# TASK DETAILS
Please state the number of lines in the entries below where the word "votre" appears. Include nothing else.

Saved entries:
=== Begin Enclosure ===
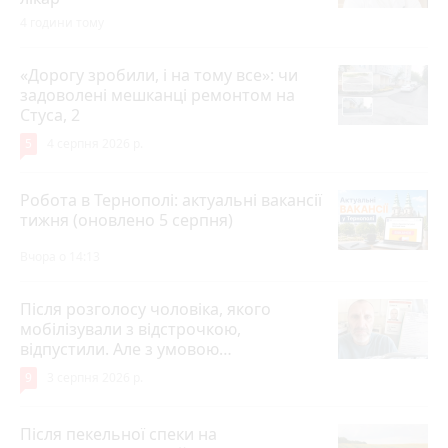
4 години тому
«Дорогу зробили, і на тому все»: чи
задоволені мешканці ремонтом на
Стуса, 2
5
4 серпня 2026 р.
Робота в Тернополі: актуальні вакансії
тижня (оновлено 5 серпня)
Вчора о 14:13
Після розголосу чоловіка, якого
мобілізували з відстрочкою,
відпустили. Але з умовою…
9
3 серпня 2026 р.
Після пекельної спеки на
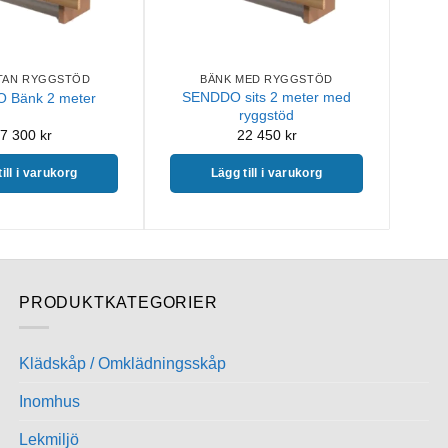
TAN RYGGSTÖD
BÄNK MED RYGGSTÖD
SENDDO sits 2 meter med
 Bänk 2 meter
ryggstöd
7 300
kr
22 450
kr
ill i varukorg
Lägg till i varukorg
PRODUKTKATEGORIER
Klädskåp / Omklädningsskåp
Inomhus
Lekmiljö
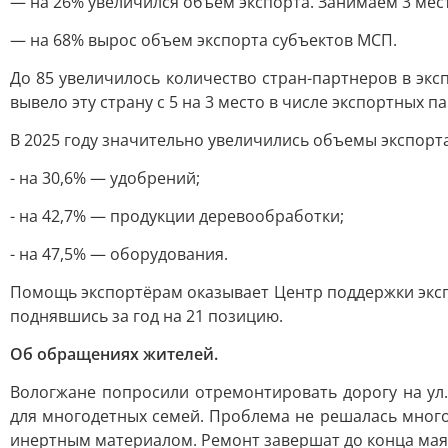
— на 26% увеличился объем экспорта. Занимаем 3 мест
— на 68% вырос объем экспорта субъектов МСП.
До 85 увеличилось количество стран-партнеров в экс
вывело эту страну с 5 на 3 место в числе экспортных п
В 2025 году значительно увеличились объемы экспорта
- на 30,6% — удобрений;
- на 42,7% — продукции деревообработки;
- на 47,5% — оборудования.
Помощь экспортёрам оказывает Центр поддержки эксп
поднявшись за год на 21 позицию.
Об обращениях жителей.
Вологжане попросили отремонтировать дорогу на ул
для многодетных семей. Проблема не решалась много
инертным материалом. Ремонт завершат до конца мая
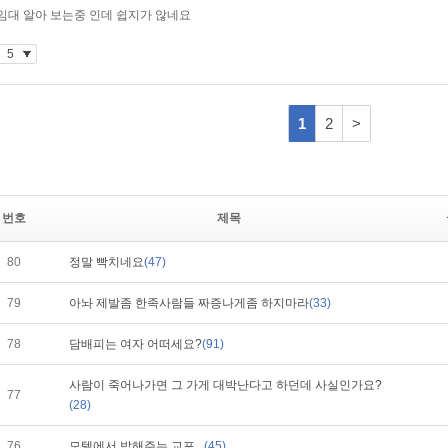
번호
제목
80
정말 빡치네요
(47)
79
아놔 제발좀 한족사람들 짜증나게좀 하지마라
(33)
78
담배피는 여자 어떠세요?
(91)
사람이 죽어나가면 그 가게 대박난다고 하던데 사실인가요?
77
(28)
76
모텔에서 밥해주는 교포...
(45)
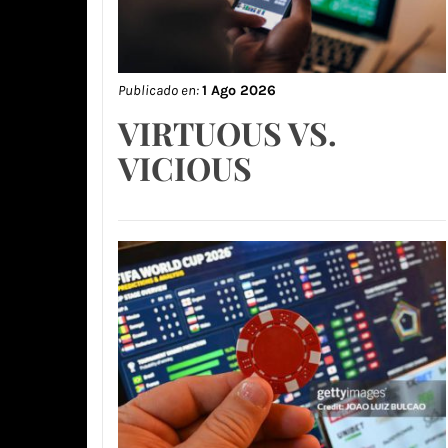
Publicado en:
1 Ago 2026
VIRTUOUS VS.
VICIOUS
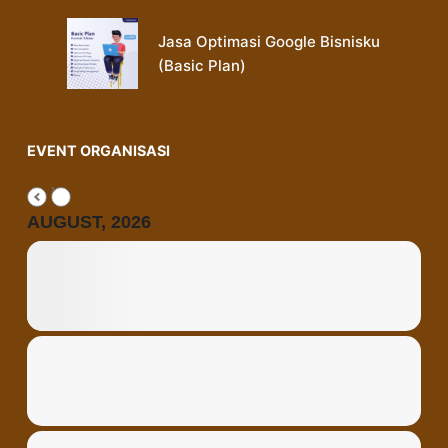
Jasa Optimasi Google Bisnisku
(Basic Plan)
EVENT ORGANISASI
AUGUST, 2026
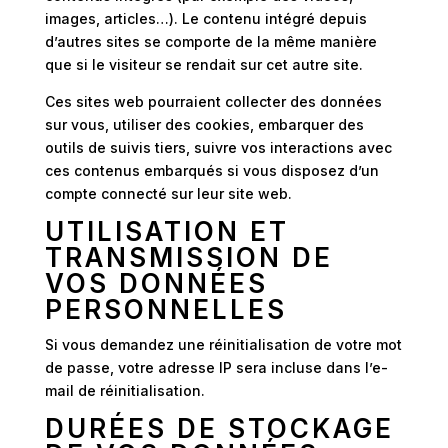
images, articles…). Le contenu intégré depuis
d’autres sites se comporte de la même manière
que si le visiteur se rendait sur cet autre site.
Ces sites web pourraient collecter des données
sur vous, utiliser des cookies, embarquer des
outils de suivis tiers, suivre vos interactions avec
ces contenus embarqués si vous disposez d’un
compte connecté sur leur site web.
UTILISATION ET
TRANSMISSION DE
VOS DONNÉES
PERSONNELLES
Si vous demandez une réinitialisation de votre mot
de passe, votre adresse IP sera incluse dans l’e-
mail de réinitialisation.
DURÉES DE STOCKAGE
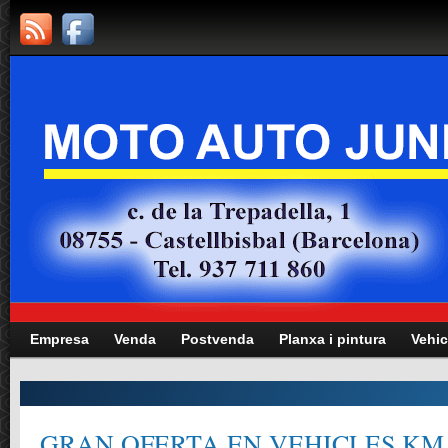
Empresa
Venda
Postvenda
Planxa i pintura
Vehic
GRAN OFERTA EN VEHICLES KM.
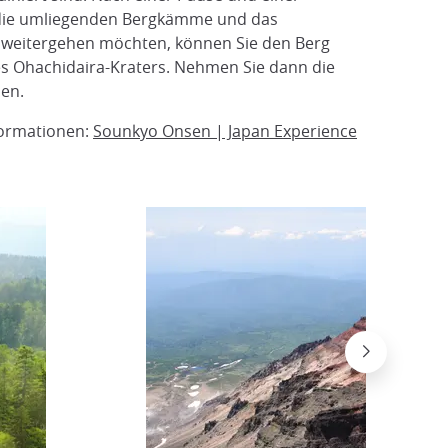
e die umliegenden Bergkämme und das
 weitergehen möchten, können Sie den Berg
des Ohachidaira-Kraters. Nehmen Sie dann die
nen.
formationen:
Sounkyo Onsen | Japan Experience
=== End Enclosure ===
# WRITTEN SOLUTION
2